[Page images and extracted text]
= = =
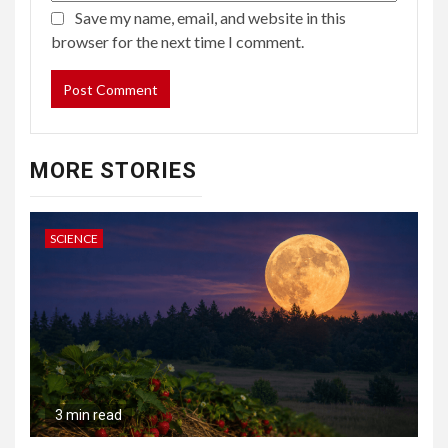
Save my name, email, and website in this
browser for the next time I comment.
MORE STORIES
SCIENCE
3 min read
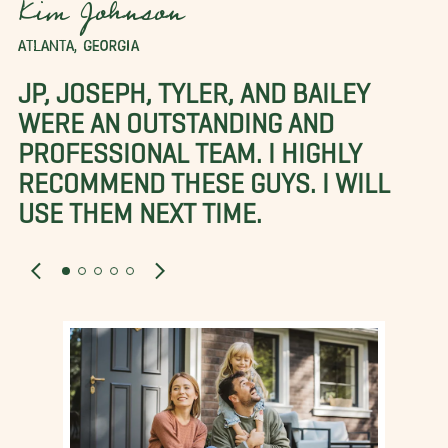
Kim Johnson
ATLANTA, GEORGIA
JP, JOSEPH, TYLER, AND BAILEY
WERE AN OUTSTANDING AND
PROFESSIONAL TEAM. I HIGHLY
RECOMMEND THESE GUYS. I WILL
USE THEM NEXT TIME.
= = =
(Instructions for the task):
The line containing "PROFESSIONAL TEAM. I HIGHLY" and every line after it, up to and including the last line of the records, should be reproduced exactly, with nothing else.

(Task output):
PROFESSIONAL TEAM. I HIGHLY
RECOMMEND THESE GUYS. I WILL
USE THEM NEXT TIME.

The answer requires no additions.